Collected data:
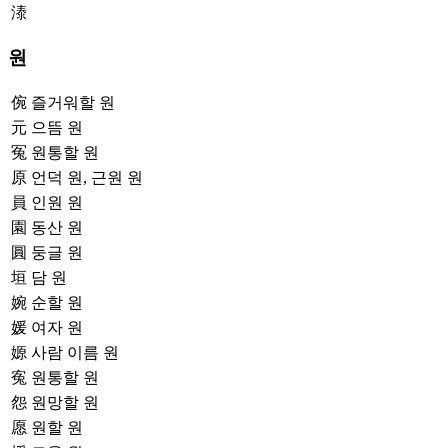
溙
원
倇
즐거워할 원
元
으뜸 원
冤
원통할 원
原
언덕 원, 근원 원
員
인원 원
園
동산 원
圓
둥글 원
垣
담 원
婉
순할 원
媛
여자 원
嫄
사람 이름 원
寃
원통할 원
怨
원망할 원
愿
원할 원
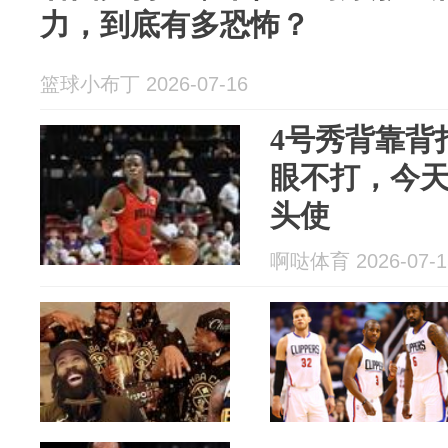
力，到底有多恐怖？
篮球小布丁 2026-07-16
4号秀背靠背
眼不打，今
头使
啊哒体育 2026-07-1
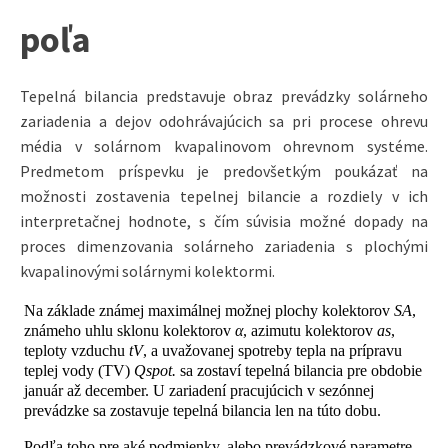
poľa
Tepelná bilancia predstavuje obraz prevádzky solárneho
zariadenia a dejov odohrávajúcich sa pri procese ohrevu
média v solárnom kvapalinovom ohrevnom systéme.
Predmetom príspevku je predovšetkým poukázať na
možnosti zostavenia tepelnej bilancie a rozdiely v ich
interpretačnej hodnote, s čím súvisia možné dopady na
proces dimenzovania solárneho zariadenia s plochými
kvapalinovými solárnymi kolektormi.
Na základe známej maximálnej možnej plochy kolektorov
SA
,
známeho uhlu sklonu kolektorov
α
, azimutu kolektorov
as
,
teploty vzduchu
tV
, a uvažovanej spotreby tepla na prípravu
teplej vody (TV)
Qspot.
sa zostaví tepelná bilancia pre obdobie
január až december. U zariadení pracujúcich v sezónnej
prevádzke sa zostavuje tepelná bilancia len na túto dobu.
Podľa toho pre aké podmienky, alebo prevádzkové parametre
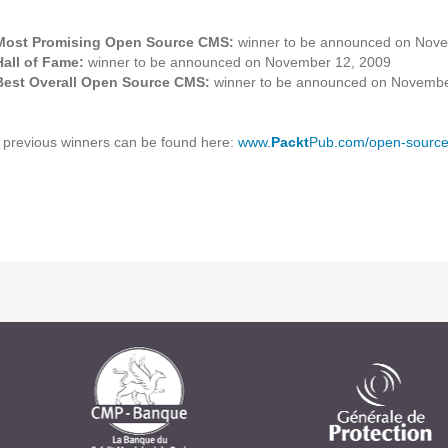
Solutions Collaboratives
Most Promising Open Source CMS:
winner to be announced on Nove
Hall of Fame:
winner to be announced on November 12, 2009
Best Overall Open Source CMS:
winner to be announced on Novembe
EMAILING
GESTION DES TEMPS
of previous winners can be found here:
www.
Packt
Pub.com/open-source
TECHNOLOGIES
L'expertise technologique de Pilot Systems en
fonction du contexte de votre projet
PYTHON
Le langage Python
Le framework Django
Le serveur d'applications Zope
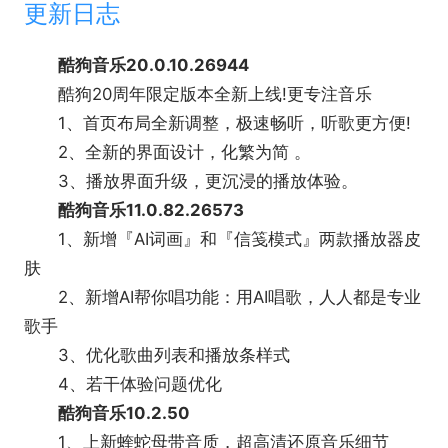
更新日志
酷狗音乐20.0.10.26944
酷狗20周年限定版本全新上线!更专注音乐
1、首页布局全新调整，极速畅听，听歌更方便!
2、全新的界面设计，化繁为简 。
3、播放界面升级，更沉浸的播放体验。
酷狗音乐11.0.82.26573
1、新增『AI词画』和『信笺模式』两款播放器皮
肤
2、新增AI帮你唱功能：用AI唱歌，人人都是专业
歌手
3、优化歌曲列表和播放条样式
4、若干体验问题优化
酷狗音乐10.2.50
1、上新蝰蛇母带音质，超高清还原音乐细节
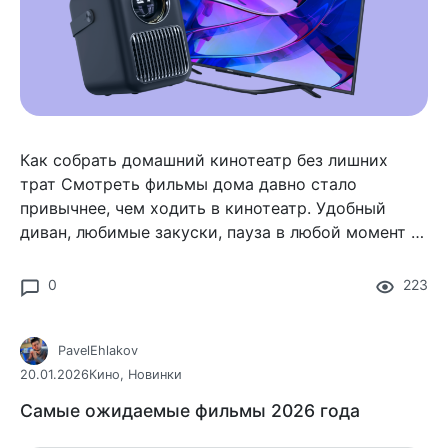
Как собрать домашний кинотеатр без лишних
трат Смотреть фильмы дома давно стало
привычнее, чем ходить в кинотеатр. Удобный
диван, любимые закуски, пауза в любой момент —
всё это сложно заменить.
0
223
PavelEhlakov
20.01.2026
Кино
,
Новинки
Самые ожидаемые фильмы 2026 года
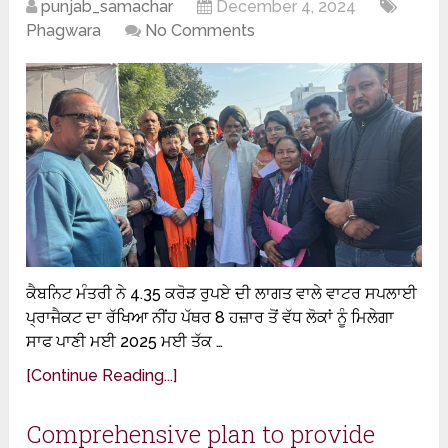
punjab_samachar
December 4, 2024
Phagwara
No Comments
ਕੈਬਨਿਟ ਮੰਤਰੀ ਨੇ 4.35 ਕਰੋੜ ਰੁਪਏ ਦੀ ਲਾਗਤ ਵਾਲੇ ਵਾਟਰ ਸਪਲਾਈ
ਪ੍ਰਾਜੈਕਟ ਦਾ ਰੱਖਿਆ ਨੀਂਹ ਪੱਥਰ 8 ਹਜ਼ਾਰ ਤੋਂ ਵੱਧ ਲੋਕਾਂ ਨੂੰ ਮਿਲੇਗਾ
ਸਾਫ ਪਾਣੀ ਮਈ 2025 ਮਈ ਤੱਕ …
[Continue Reading...]
Comprehensive plan to provide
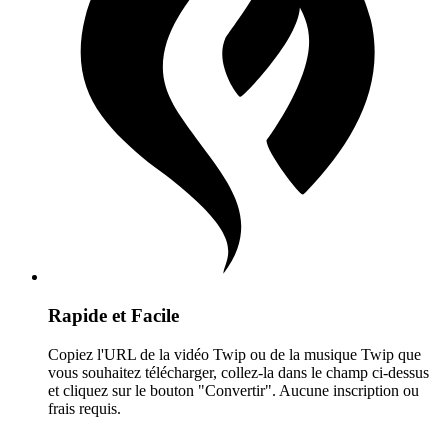
Rapide et Facile
Copiez l'URL de la vidéo Twip ou de la musique Twip que
vous souhaitez télécharger, collez-la dans le champ ci-dessus
et cliquez sur le bouton "Convertir". Aucune inscription ou
frais requis.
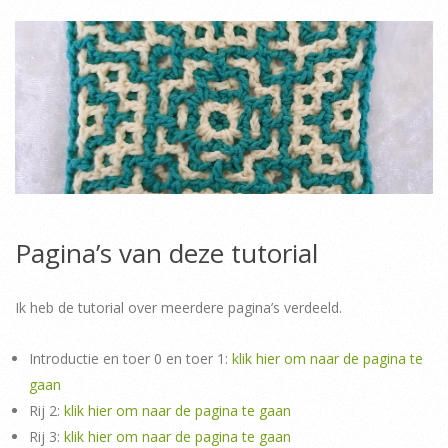
Pagina’s van deze tutorial
Ik heb de tutorial over meerdere pagina’s verdeeld.
Introductie en toer 0 en toer 1:
klik hier om naar de pagina te
gaan
Rij 2:
klik hier om naar de pagina te gaan
Rij 3:
klik hier om naar de pagina te gaan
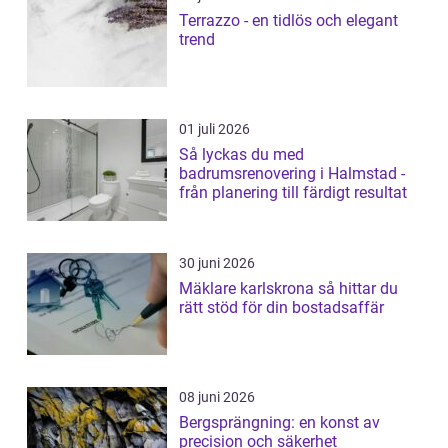
Terrazzo - en tidlös och elegant
trend
01 juli 2026
Så lyckas du med
badrumsrenovering i Halmstad -
från planering till färdigt resultat
30 juni 2026
Mäklare karlskrona så hittar du
rätt stöd för din bostadsaffär
08 juni 2026
Bergsprängning: en konst av
precision och säkerhet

_ACTIVITY_
Copy every record exactly, dropping the images.

_ANSWER FOR THE TASK_
溙
원
倇
즐거워할 원
元
으뜸 원
冤
원통할 원
原
언덕 원, 근원 원
員
인원 원
園
동산 원
圓
둥글 원
垣
담 원
婉
순할 원
媛
여자 원
嫄
사람 이름 원
寃
원통할 원
怨
원망할 원
愿
원할 원
力，到底有多恐怖？
篮球小布丁 2026-07-16
4号秀背靠背
眼不打，今
头使
啊哒体育 2026-07-1
poľa
Tepelná bilancia predstavuje obraz prevádzky solárneho
zariadenia a dejov odohrávajúcich sa pri procese ohrevu
média v solárnom kvapalinovom ohrevnom systéme.
Predmetom príspevku je predovšetkým poukázať na
možnosti zostavenia tepelnej bilancie a rozdiely v ich
interpretačnej hodnote, s čím súvisia možné dopady na
proces dimenzovania solárneho zariadenia s plochými
kvapalinovými solárnymi kolektormi.
Na základe známej maximálnej možnej plochy kolektorov
SA
,
známeho uhlu sklonu kolektorov
α
, azimutu kolektorov
as
,
teploty vzduchu
tV
, a uvažovanej spotreby tepla na prípravu
teplej vody (TV)
Qspot.
sa zostaví tepelná bilancia pre obdobie
január až december. U zariadení pracujúcich v sezónnej
prevádzke sa zostavuje tepelná bilancia len na túto dobu.
Podľa toho pre aké podmienky, alebo prevádzkové parametre
Solutions Collaboratives
Most Promising Open Source CMS:
winner to be announced on Nove
Hall of Fame:
winner to be announced on November 12, 2009
Best Overall Open Source CMS:
winner to be announced on Novembe
EMAILING
GESTION DES TEMPS
of previous winners can be found here:
www.
Packt
Pub.com/open-source
TECHNOLOGIES
L'expertise technologique de Pilot Systems en
fonction du contexte de votre projet
PYTHON
Le langage Python
Le framework Django
Le serveur d'applications Zope
更新日志
酷狗音乐20.0.10.26944
酷狗20周年限定版本全新上线!更专注音乐
1、首页布局全新调整，极速畅听，听歌更方便!
2、全新的界面设计，化繁为简 。
3、播放界面升级，更沉浸的播放体验。
酷狗音乐11.0.82.26573
1、新增『AI词画』和『信笺模式』两款播放器皮
肤
2、新增AI帮你唱功能：用AI唱歌，人人都是专业
歌手
3、优化歌曲列表和播放条样式
4、若干体验问题优化
酷狗音乐10.2.50
1、上新蝰蛇母带音质，超高清还原音乐细节
Как собрать домашний кинотеатр без лишних
трат Смотреть фильмы дома давно стало
привычнее, чем ходить в кинотеатр. Удобный
диван, любимые закуски, пауза в любой момент —
всё это сложно заменить.
0
223
PavelEhlakov
20.01.2026
Кино
,
Новинки
Самые ожидаемые фильмы 2026 года
punjab_samachar
December 4, 2024
Phagwara
No Comments
ਕੈਬਨਿਟ ਮੰਤਰੀ ਨੇ 4.35 ਕਰੋੜ ਰੁਪਏ ਦੀ ਲਾਗਤ ਵਾਲੇ ਵਾਟਰ ਸਪਲਾਈ
ਪ੍ਰਾਜੈਕਟ ਦਾ ਰੱਖਿਆ ਨੀਂਹ ਪੱਥਰ 8 ਹਜ਼ਾਰ ਤੋਂ ਵੱਧ ਲੋਕਾਂ ਨੂੰ ਮਿਲੇਗਾ
ਸਾਫ ਪਾਣੀ ਮਈ 2025 ਮਈ ਤੱਕ …
[Continue Reading...]
Comprehensive plan to provide
Rapide et Facile
Copiez l'URL de la vidéo Twip ou de la musique Twip que
vous souhaitez télécharger, collez-la dans le champ ci-dessus
et cliquez sur le bouton "Convertir". Aucune inscription ou
frais requis.
Pagina’s van deze tutorial
Ik heb de tutorial over meerdere pagina’s verdeeld.
Introductie en toer 0 en toer 1:
klik hier om naar de pagina te
gaan
Rij 2:
klik hier om naar de pagina te gaan
Rij 3:
klik hier om naar de pagina te gaan
Terrazzo - en tidlös och elegant
trend
01 juli 2026
Så lyckas du med
badrumsrenovering i Halmstad -
från planering till färdigt resultat
30 juni 2026
Mäklare karlskrona så hittar du
rätt stöd för din bostadsaffär
08 juni 2026
Bergsprängning: en konst av
precision och säkerhet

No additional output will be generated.